The saddest day of them all, based on Twitter posts

On May 31, the most commonly used words on Twitter included "terrorist", "violence" and "racist".
On May 31, the most commonly used words on Twitter included "terrorist", "violence" and "racist".PHOTO: NYTIMES

NEW YORK (NYTIMES) - Which was the saddest day of them all? This is the question you may be asking yourself, surveying the wreckage of 2020 thus far.

There are so many contenders: Was it March 12, the day after Tom Hanks announced he was sick and the NBA announced it was cancelled? Was it June 1, the day peaceful protesters were tear-gassed so that US President Donald Trump could comfortably stroll to his Bible-wielding photo op?

Actually, it was neither, according to the Computational Story Lab of the University of Vermont.

Instead, its answer is May 31.

That was not only the saddest day of 2020 so far, but it was also the saddest day recorded by the lab in the last 13 years. Or at least, the saddest day on Twitter.

The researchers call it the Hedonometer. It is the invention of lab co-directors Chris Danforth and Peter Dodds, both mathematicians and computer scientists.

The Hedonometer has been up and running for more than a decade now, measuring word choices across millions of tweets, every day, the world over, to come up with a moving measure of well-being.

In fact, the last time The New York Times checked in with the Hedonometer team in 2015, the main finding was the tendency towards relentless positivity on social media.

"One of the happiest years on Twitter, at least for English," Professor Danforth said. "Since then it has been a long decline."

What has remained constant is this: "Happiness is hard to know.
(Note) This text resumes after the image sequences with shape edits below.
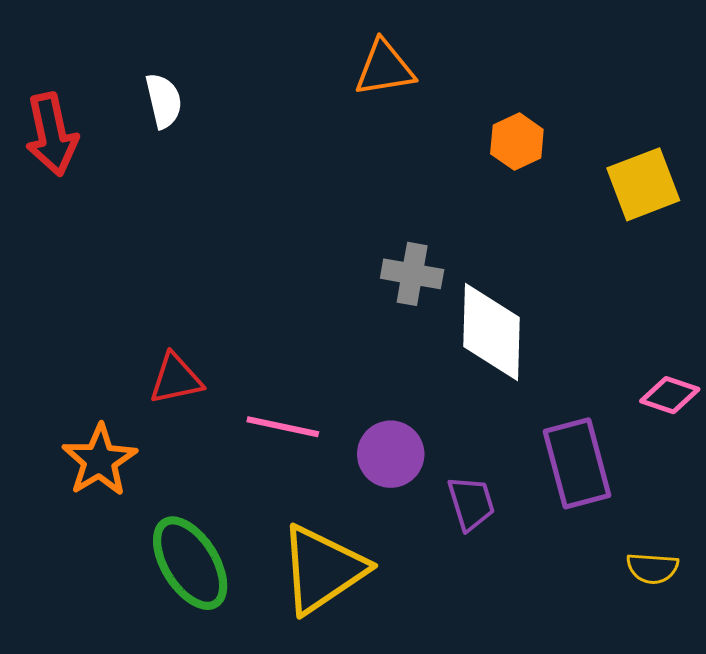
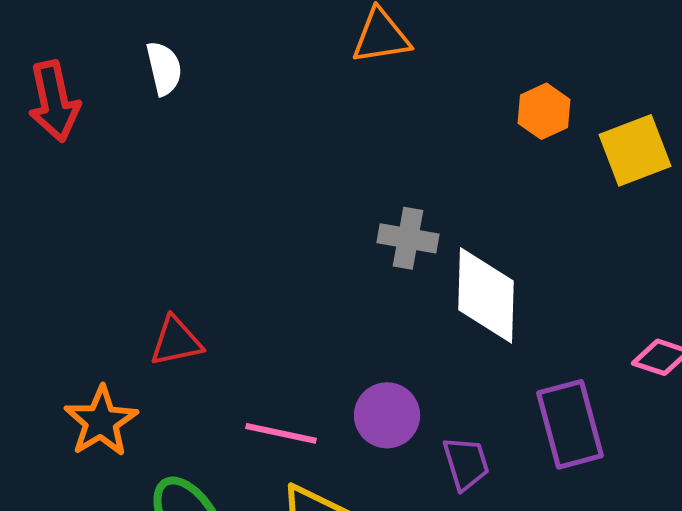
orange hexagon: (517, 142) -> (544, 111), moved
pink line: (283, 427) -> (281, 433), moved

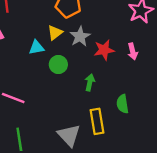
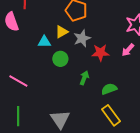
pink arrow: (133, 51) -> (128, 50), moved, turned 48
green semicircle: (123, 104) -> (109, 89), moved, turned 70
yellow rectangle: (97, 121) -> (111, 115), moved, turned -35

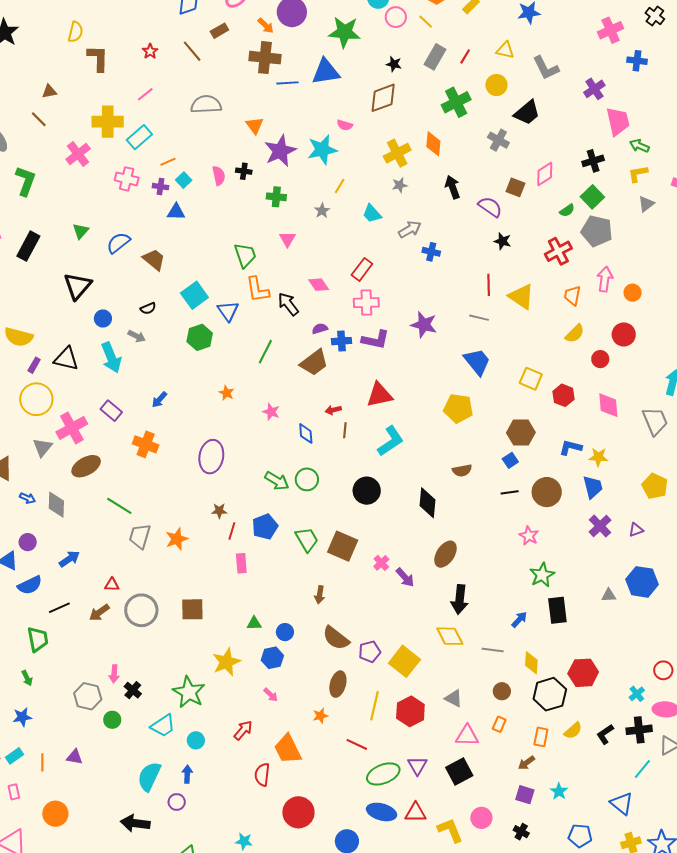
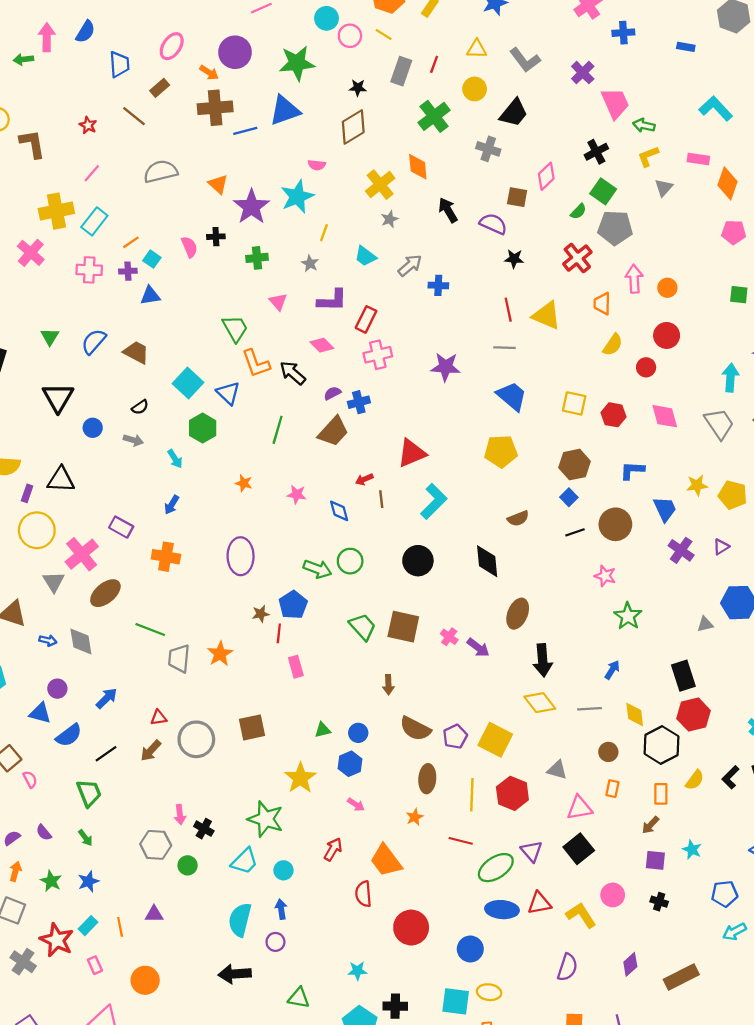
purple L-shape: (376, 340) -> (332, 300), moved
cyan arrow: (111, 358) -> (175, 459), moved, size x0.6
yellow star: (598, 457) -> (697, 485), moved
blue pentagon: (265, 527) -> (293, 605), moved
black rectangle: (557, 610) -> (683, 676), moved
It's hard to measure," he said.

The Lab is part of a small but growing field of researchers who try to parse the national mental health through the prism of online life.

After all, never before have we had such an incredible stockpile of real-time data to choose from. And never has that stockpile towered as high as it does now: In the first months of the pandemic, Twitter reported a 34 per cent increase in daily average user growth. Without normal social life as antidote and anchor, social media now feels more like real life than ever before.

Since 2008, the Hedonometer has gathered a random 10 per cent of all public tweets, every day, across a dozen languages. The tool then looks for words that have been ranked for their happy or sad connotation, counts them and calculates a kind of national happiness average based on which words are dominating the discourse.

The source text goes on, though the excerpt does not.